After we finish the tour, we drive back to his main office. We get comfortable in his personal office. The last big question to ask, is about the market and politics directing it as far as California’s recreational cannabis market. Forever, old potheads have told tall tales, shared the same urban legend, based on rumours that one day there will be Marlboro Greens and Seagram’s Pot Vodka, or whatever. So, I ask Ryan, from an insider’s perspective, is there any lobbying effort by Big Tobacco and Alcohol or agriculture to make a move on the cannabis market once recreational cannabis is legal in California?

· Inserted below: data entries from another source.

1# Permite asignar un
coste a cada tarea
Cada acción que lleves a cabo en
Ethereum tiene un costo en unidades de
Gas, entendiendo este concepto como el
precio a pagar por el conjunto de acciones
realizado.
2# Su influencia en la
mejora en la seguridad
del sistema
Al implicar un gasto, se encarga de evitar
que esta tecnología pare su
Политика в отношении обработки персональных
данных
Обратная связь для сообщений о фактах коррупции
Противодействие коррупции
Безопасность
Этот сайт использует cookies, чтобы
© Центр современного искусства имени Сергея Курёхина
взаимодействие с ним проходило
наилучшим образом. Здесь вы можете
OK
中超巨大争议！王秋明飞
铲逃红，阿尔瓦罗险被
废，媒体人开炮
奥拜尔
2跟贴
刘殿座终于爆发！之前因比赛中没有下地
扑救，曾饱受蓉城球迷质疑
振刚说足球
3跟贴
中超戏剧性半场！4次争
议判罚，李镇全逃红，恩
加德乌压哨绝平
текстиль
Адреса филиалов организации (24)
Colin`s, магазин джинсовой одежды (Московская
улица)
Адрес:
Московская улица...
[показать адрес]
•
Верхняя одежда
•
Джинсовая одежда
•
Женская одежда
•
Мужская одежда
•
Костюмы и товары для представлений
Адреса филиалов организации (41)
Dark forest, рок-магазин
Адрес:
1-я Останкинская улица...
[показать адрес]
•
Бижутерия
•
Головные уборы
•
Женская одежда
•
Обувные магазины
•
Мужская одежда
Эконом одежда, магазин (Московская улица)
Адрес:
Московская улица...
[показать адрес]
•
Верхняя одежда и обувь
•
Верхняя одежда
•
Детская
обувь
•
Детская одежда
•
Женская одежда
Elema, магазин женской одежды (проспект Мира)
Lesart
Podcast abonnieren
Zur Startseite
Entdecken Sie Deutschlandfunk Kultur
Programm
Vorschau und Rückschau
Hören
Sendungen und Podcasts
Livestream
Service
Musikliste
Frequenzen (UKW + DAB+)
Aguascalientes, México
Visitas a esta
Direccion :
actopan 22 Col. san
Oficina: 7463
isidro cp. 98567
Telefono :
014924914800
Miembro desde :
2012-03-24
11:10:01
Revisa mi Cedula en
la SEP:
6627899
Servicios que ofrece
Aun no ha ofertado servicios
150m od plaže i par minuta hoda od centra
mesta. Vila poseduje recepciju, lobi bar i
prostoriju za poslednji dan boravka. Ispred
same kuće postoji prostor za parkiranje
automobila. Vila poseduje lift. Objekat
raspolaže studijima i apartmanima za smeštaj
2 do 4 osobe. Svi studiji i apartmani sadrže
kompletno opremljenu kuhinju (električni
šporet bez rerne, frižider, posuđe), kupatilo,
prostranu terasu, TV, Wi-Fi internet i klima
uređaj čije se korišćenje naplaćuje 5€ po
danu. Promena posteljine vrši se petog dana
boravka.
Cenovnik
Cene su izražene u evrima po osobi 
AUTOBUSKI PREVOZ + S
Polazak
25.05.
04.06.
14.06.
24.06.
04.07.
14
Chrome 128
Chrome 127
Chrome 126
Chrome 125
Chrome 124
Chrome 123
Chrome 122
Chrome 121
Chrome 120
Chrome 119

Ryan’s answer is short and succinct, “Without a doubt. Out of all the groups you just mentioned, I think all those big names, they will have a negative impact in regards to branding in this industry. People aren’t going to want to see it. And in regards to them lobbying, yes, they spend a ton of money.”

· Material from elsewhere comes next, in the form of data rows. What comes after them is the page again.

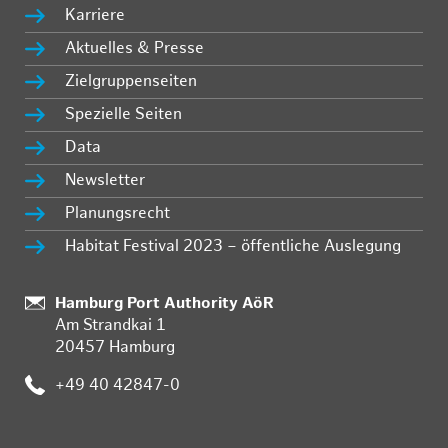
Karriere
Aktuelles & Presse
Zielgruppenseiten
Spezielle Seiten
Data
Newsletter
Planungsrecht
Habitat Festival 2023 – öffentliche Auslegung
Standort:
Hamburg Port Authority AöR
Am Strandkai 1
20457 Hamburg
Telefon:
+49 40 42847-0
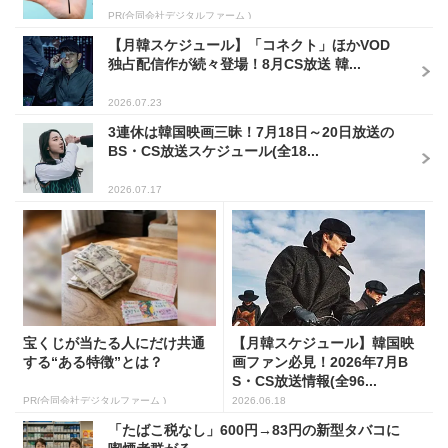
PR(合同会社デジタルファーム )
【月韓スケジュール】「コネクト」ほかVOD
独占配信作が続々登場！8月CS放送 韓...
2026.07.23
3連休は韓国映画三昧！7月18日～20日放送の
BS・CS放送スケジュール(全18...
2026.07.17
宝くじが当たる人にだけ共通
【月韓スケジュール】韓国映
する“ある特徴”とは？
画ファン必見！2026年7月B
S・CS放送情報(全96...
PR(合同会社デジタルファーム )
2026.06.18
「たばこ税なし」600円→83円の新型タバコに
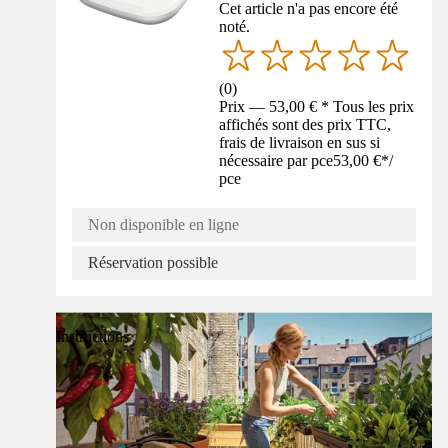
Cet article n'a pas encore été
noté.
(
0
)
Prix — 53,00 € * Tous les prix
affichés sont des prix TTC,
frais de livraison en sus si
nécessaire par pce
53,00 €
*
/
pce
Non disponible en ligne
Réservation possible
Instructions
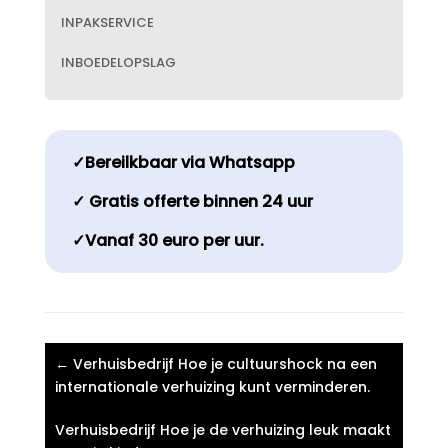
INPAKSERVICE
INBOEDELOPSLAG
✓Bereilkbaar via Whatsapp
✓ Gratis offerte binnen 24 uur
✓Vanaf 30 euro per uur.
←
Verhuisbedrijf Hoe je cultuurshock na een
internationale verhuizing kunt verminderen.​
Verhuisbedrijf Hoe je de verhuizing leuk maakt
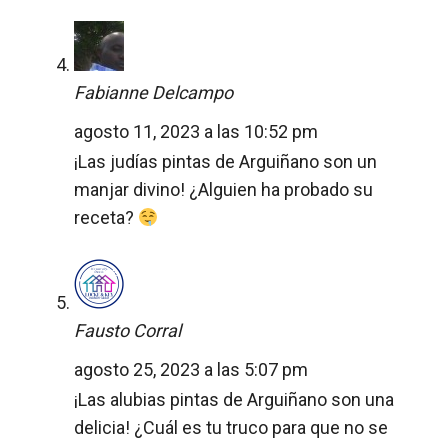
Fabianne Delcampo
agosto 11, 2023 a las 10:52 pm
¡Las judías pintas de Arguiñano son un
manjar divino! ¿Alguien ha probado su
receta?
Fausto Corral
agosto 25, 2023 a las 5:07 pm
¡Las alubias pintas de Arguiñano son una
delicia! ¿Cuál es tu truco para que no se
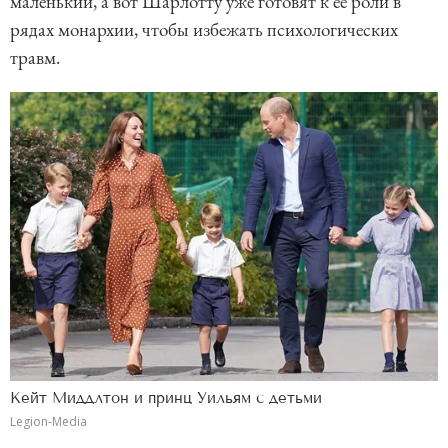
маленький, а вот Шарлотту уже готовят к ее роли в
рядах монархии, чтобы избежать психологических
травм.
Кейт Миддлтон и принц Уильям с детьми
Legion-Media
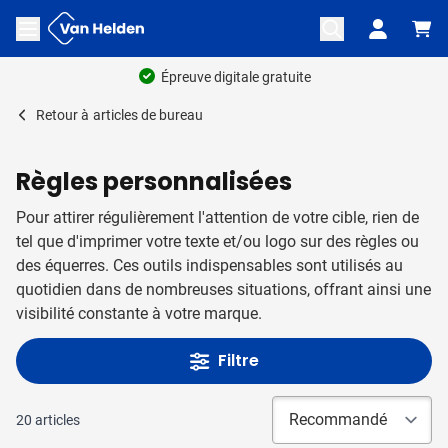
Aller au contenu
Ouvrir le menu
Épreuve digitale gratuite
Retour à
articles de bureau
Règles personnalisées
Pour attirer régulièrement l'attention de votre cible, rien de
tel que d'imprimer votre texte et/ou logo sur des règles ou
des équerres. Ces outils indispensables sont utilisés au
quotidien dans de nombreuses situations, offrant ainsi une
visibilité constante à votre marque.
Filtre
20
articles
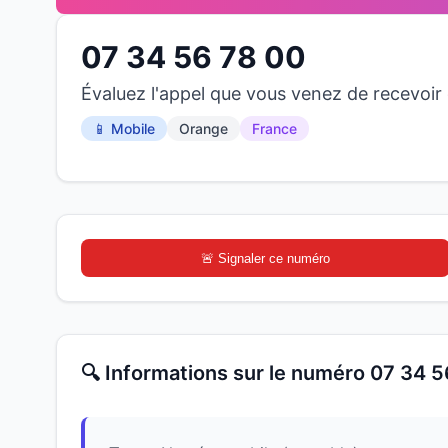
07 34 56 78 00
Évaluez l'appel que vous venez de recevoi
📱 Mobile
Orange
France
🚨 Signaler ce numéro
🔍 Informations sur le numéro 07 34 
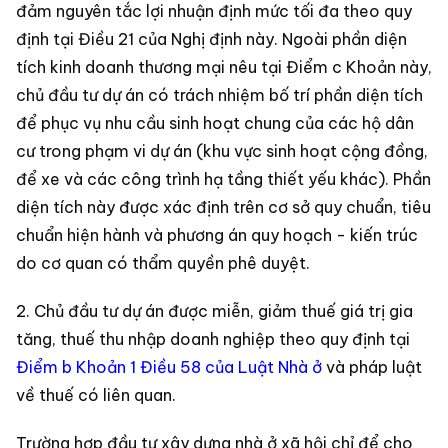
đảm nguyên tắc lợi nhuận định mức tối đa theo quy
định tại Điều 21 của Nghị định này. Ngoài phần diện
tích kinh doanh thương mại nêu tại Điểm c Khoản này,
chủ đầu tư dự án có trách nhiệm bố trí phần diện tích
để phục vụ nhu cầu sinh hoạt chung của các hộ dân
cư trong phạm vi dự án (khu vực sinh hoạt cộng đồng,
để xe và các công trình hạ tầng thiết yếu khác). Phần
diện tích này được xác định trên cơ sở quy chuẩn, tiêu
chuẩn hiện hành và phương án quy hoạch - kiến trúc
do cơ quan có thẩm quyền phê duyệt.
2. Chủ đầu tư dự án được miễn, giảm thuế giá trị gia
tăng, thuế thu nhập doanh nghiệp theo quy định tại
Điểm b Khoản 1 Điều 58 của Luật Nhà ở
và pháp luật
về thuế có liên quan.
Trường hợp đầu tư xây dựng nhà ở xã hội chỉ để cho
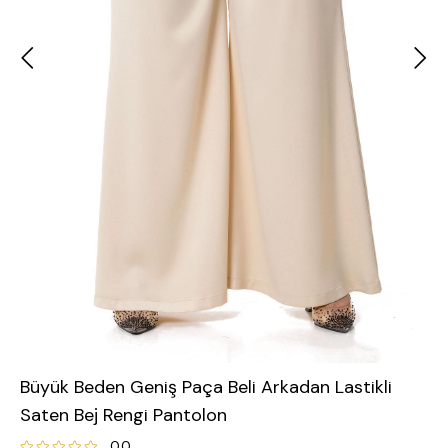
Büyük Beden Geniş Paça Beli Arkadan Lastikli
Saten Bej Rengi Pantolon
0.0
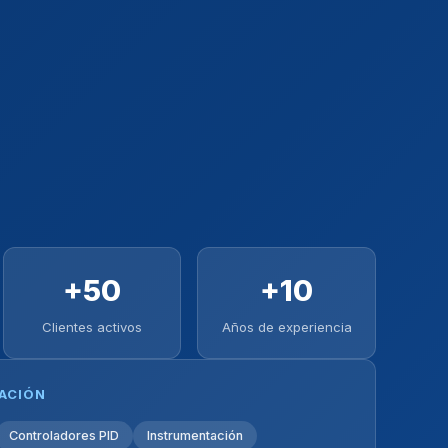
+50
+10
Clientes activos
Años de experiencia
ZACIÓN
Controladores PID
Instrumentación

Are they trying to buy their way into the cannabis market? Like maybe greenwash their brand by purchasing some popular growers and their cannabis brand?
“All the big boys you just mentioned, they play ball one way: with monopoly,” Ryan says with all the seriousness of business major. “They come in, and put enough money at the local and state level to make the rules change. That is how the big boys do it. On Wednesday, I was with some of the richest men in the world and they have monopolies in New Mexico and Arizona on cannabis. And they’re working on it in Florida. The point is I think those large brands are definitely spending a lot. Like Bayer and Monsanto just combined. And then GW Pharmaceuticals, the day after they combined, applied for the first patent for cannabis in the United States, outside of the government’s patents. You don’t need to say much when two of the largest brands in the world combine and the very next day they file for a patent on cannabis in the United States. It definitely shows where the mind’s at. Marlboro, I don’t know how much they’re spending lobbying each year at the federal level, but I do know they publicly keep track of how much they’re spending on their cannabis R&D. And it’s at like $150 million right now. They are not playing around.”

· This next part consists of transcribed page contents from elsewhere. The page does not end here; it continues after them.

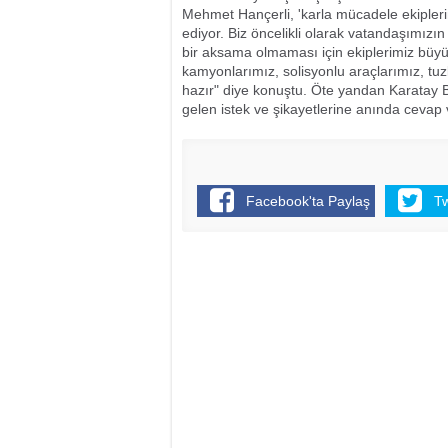
Mehmet Hançerli, 'karla mücadele ekipler
ediyor. Biz öncelikli olarak vatandaşımızı
bir aksama olmaması için ekiplerimiz büyük 
kamyonlarımız, solisyonlu araçlarımız, t
hazır" diye konuştu. Öte yandan Karatay B
gelen istek ve şikayetlerine anında cevap 
Facebook'ta Paylaş
T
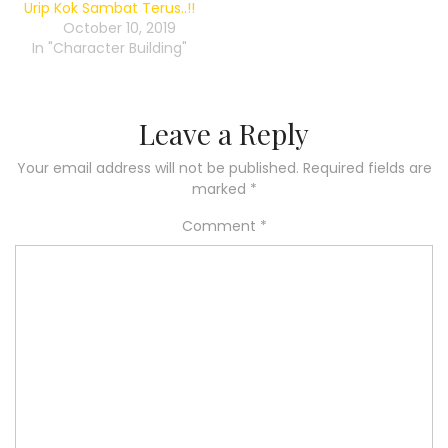
Urip Kok Sambat Terus..!!
October 10, 2019
In "Character Building"
Leave a Reply
Your email address will not be published.
Required fields are
marked
*
Comment
*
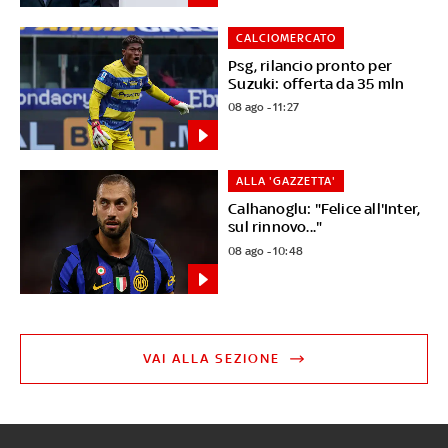
CALCIOMERCATO
Psg, rilancio pronto per
Suzuki: offerta da 35 mln
08 ago - 11:27
ALLA 'GAZZETTA'
Calhanoglu: "Felice all'Inter,
sul rinnovo..."
08 ago - 10:48
VAI ALLA SEZIONE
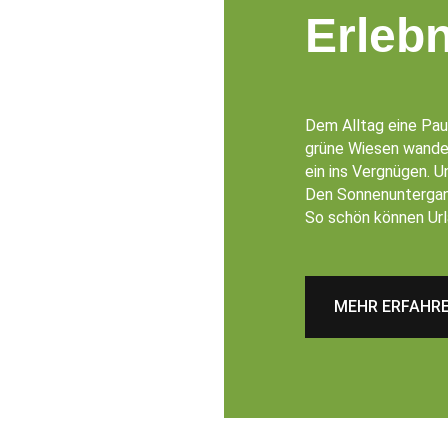
Erleb
Dem Alltag eine Pau
grüne Wiesen wander
ein ins Vergnügen. 
Den Sonnenuntergang
So schön können Url
MEHR ERFAHR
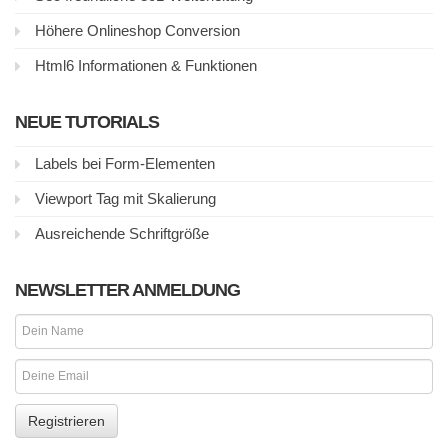
Höhere Onlineshop Conversion
Html6 Informationen & Funktionen
NEUE TUTORIALS
Labels bei Form-Elementen
Viewport Tag mit Skalierung
Ausreichende Schriftgröße
NEWSLETTER ANMELDUNG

Jesus Christ. That’s a lot of money to spend without intending on getting a return back on your investment.
“So, yeah. (laughs) Those big boys are very serious. That’s why, as pro-weed as I am, I am in favor of keeping those guys out for a couple of years, or longer. Because they can definitely come in and change the game. Without a doubt, as the industry matures they will try to monopolize. The big boys are gonna come in, and I don’t see anyone else as competition, not that will end this company.”